You might miss those implications, but they are present in the very idea of a race between superpowers. Those who build the world within which others will act must find a place and a role for everyone – or risk that a more general framework be built on top of their own failed construction. The growth of cities as repositories of succeeding civilisations is an appropriate metaphor to help us visualise the process. As for who gets to be a world builder, the point to stress is that each foundational model is an attempt to create a world, and the race remains open, full of unexplored possibilities. Alas, this is where the democratic implications end.
This year will see the emergence of myriad intelligent agents, programs that run on a foundational model but are trained to perform tasks such as organising your agenda and booking your flights and hotel, negotiating deals for you, attending meetings in your place or replacing your physician during routine medical appointments. Agents are artificial intelligences that do actual work rather than merely thinking and talking. Intelligent robots may also make an appearance and perhaps even companies or firms entirely staffed by AI agents. The foundational model is the virtual world within which these agents operate. It will remain the biggest prize.
In such a world there is no recourse to an external authority. The engineering power has set the rules in advance and alone enjoys singular access to those rules. Hackers call this god mode: access to everything and root privileges to do everything. Those who designed the foundational model have the ability to introduce specific “policies”. Prompt engineering - that deliberate manipulation of the prompts users enter into the model - is just one example. Models have policies that the developers train them towards, and these policies may be hidden. Users of a large language model may not know about hidden biases in the model if they lack access to the inner workings of the model or understanding of how it was trained or the dataset it was trained on, which may encompass highly selective text.

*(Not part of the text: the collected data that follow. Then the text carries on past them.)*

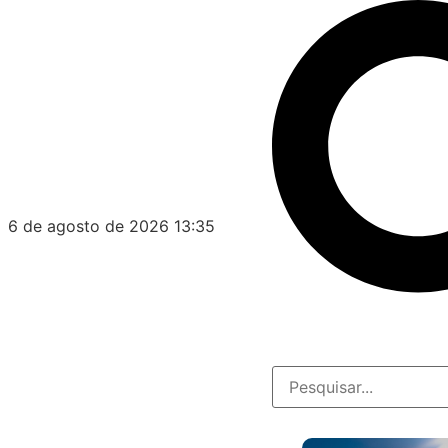
6 de agosto de 2026 13:35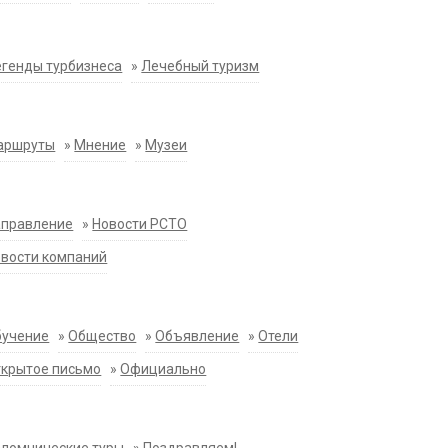
генды турбизнеса
»
Лечебный туризм
аршруты
»
Мнение
»
Музеи
аправление
»
Новости РСТО
вости компаний
бучение
»
Общество
»
Объявление
»
Отели
крытое письмо
»
Официально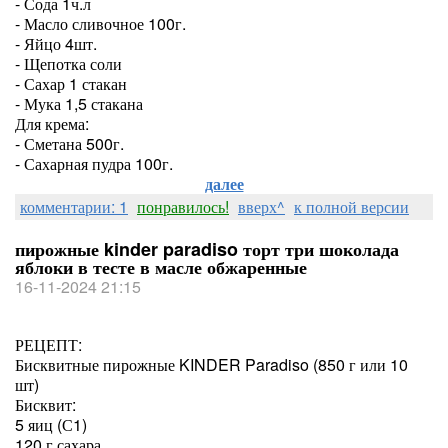
- Сода 1ч.л
- Масло сливочное 100г.
- Яйцо 4шт.
- Щепотка соли
- Сахар 1 стакан
- Мука 1,5 стакана
Для крема:
- Сметана 500г.
- Сахарная пудра 100г.
далее
комментарии: 1
понравилось!
вверх^
к полной версии
пирожные kinder paradiso торт три шоколада
яблоки в тесте в масле обжаренные
16-11-2024 21:15
РЕЦЕПТ:
Бисквитные пирожные KINDER Paradiso (850 г или 10
шт)
Бисквит:
5 яиц (С1)
120 г сахара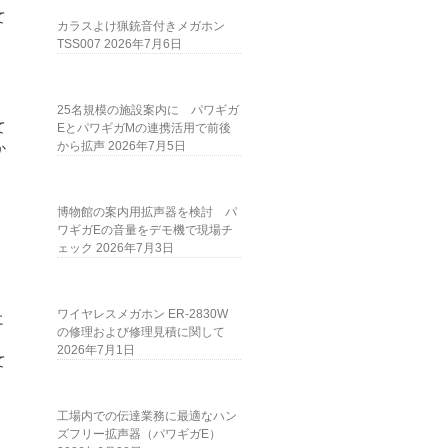
て
カラスよけ猟銃音付きメガホン
TSS007
2026年7月6日
25名規模の施設案内に パワギガ
て
EとパワギガMの連携活用で前後
から拡声
2026年7月5日
か
博物館の案内用拡声器を検討 パ
ワギガEの音量をデモ機で現場チ
ェック
2026年7月3日
ワイヤレスメガホン ER-2830W
に
の修理および修理見積に関して
2026年7月1日
て
工場内での伝達業務に最適なハン
ズフリー拡声器（パワギガE）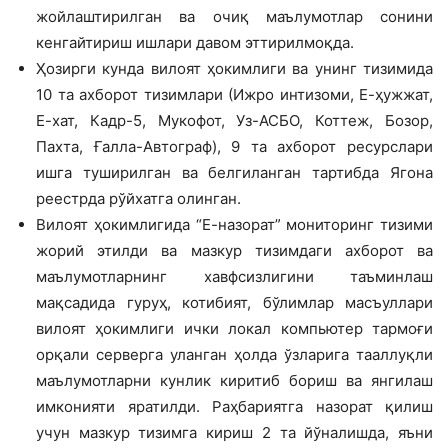
жойлаштирилган ва очиқ маълумотлар сонини
кенгайтириш ишлари давом эттирилмоқда.
Ҳозирги кунда вилоят ҳокимлиги ва унинг тизимида
10 та ахборот тизимлари (Ижро интизоми, Е-ҳужжат,
Е-хат, Кадр-5, Мукофот, Уз-АСБО, Коттеж, Бозор,
Пахта, Ғалла-Автограф), 9 та ахборот ресурслари
ишга туширилган ва белгиланган тартибда Ягона
реестрда рўйхатга олинган.
Вилоят ҳокимлигида “Е-назорат” мониторинг тизими
жорий этилди ва мазкур тизимдаги ахборот ва
маълумотларнинг хавфсизлигини таъминлаш
мақсадида гуруҳ, котибият, бўлимлар масъуллари
вилоят ҳокимлиги ички локал компьютер тармоғи
орқали серверга уланган ҳолда ўзларига тааллуқли
маълумотларни кунлик киритиб бориш ва янгилаш
имконияти яратилди. Раҳбариятга назорат қилиш
учун мазкур тизимга кириш 2 та йўналишда, яъни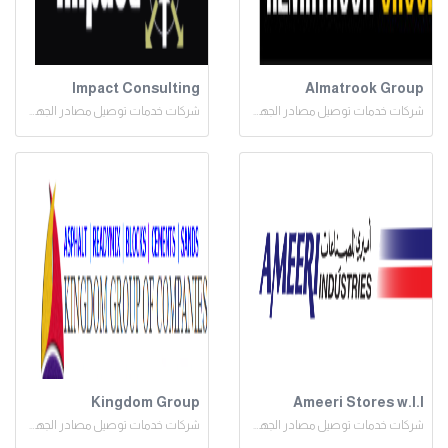
Impact Consulting
Almatrook Group
شركات خدمات توصيل مصادر الجهد المنخفض
شركات خدمات توصيل مصادر الجهد المنخفض
Kingdom Group
Ameeri Stores w.l.l
شركات خدمات توصيل مصادر الجهد المنخفض
شركات خدمات توصيل مصادر الجهد المنخفض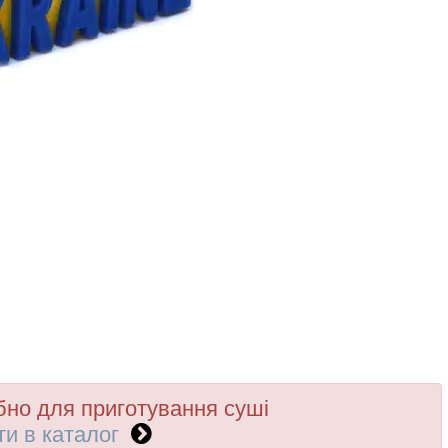
бно для приготування суші
ти в каталог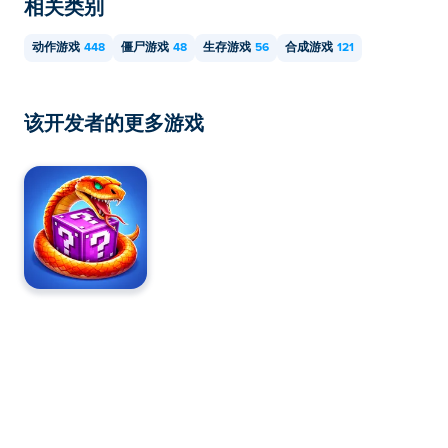
相关类别
动作游戏
448
僵尸游戏
48
生存游戏
56
合成游戏
121
该开发者的更多游戏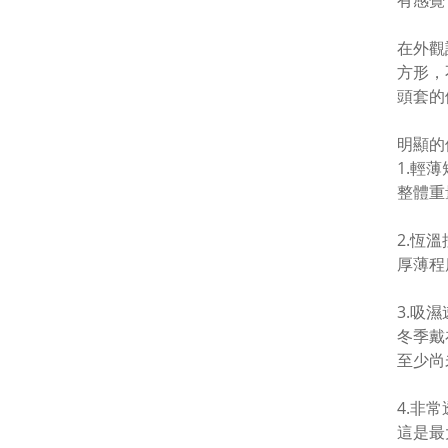
有感覺
在外觀
方形，
頭套的
明顯的
1.輕
整體重
2.恆
厚薄程
3.吸
冬季戴
至少尚
4.非
這是最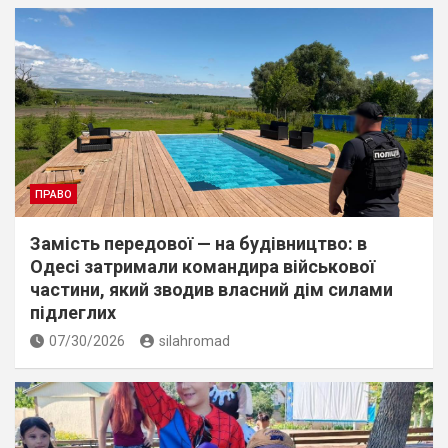
ПРАВО
Замість передової — на будівництво: в
Одесі затримали командира військової
частини, який зводив власний дім силами
підлеглих
07/30/2026
silahromad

Just as new technologies raised the destructive potential of direct conflict, a new avenue was opened: states can now fight one another not by winning in direct battle but by building the world that everyone else must inhabit. Imagine a time when there truly is a global brain directing every social and economic activity. It might be possible or even easy to insert a specific policy to which these activities must contribute, and to hide this policy so deep inside the model that no one – apart from those who built it – will ever know it is there.
The models available today may seem no more than a chatbot, but this is only the beginning. DeepSeek taught us two important lessons: first, that the process will accelerate, or has already started to. Second, that the real battle is about building a model of reality that can be adopted globally. It goes much deeper than physical infrastructure. A foundational model is the infrastructure of thought.
Call it a form of invisible government, a return to the myth of a hidden king ruling the world from the underground city of Agartha. Perhaps your opponent will even assume the way things work are natural or given, that reality exists outside human control, as it used to, but in fact you have moved one level up in the great game. Your opponent is playing a video game. You are coding it.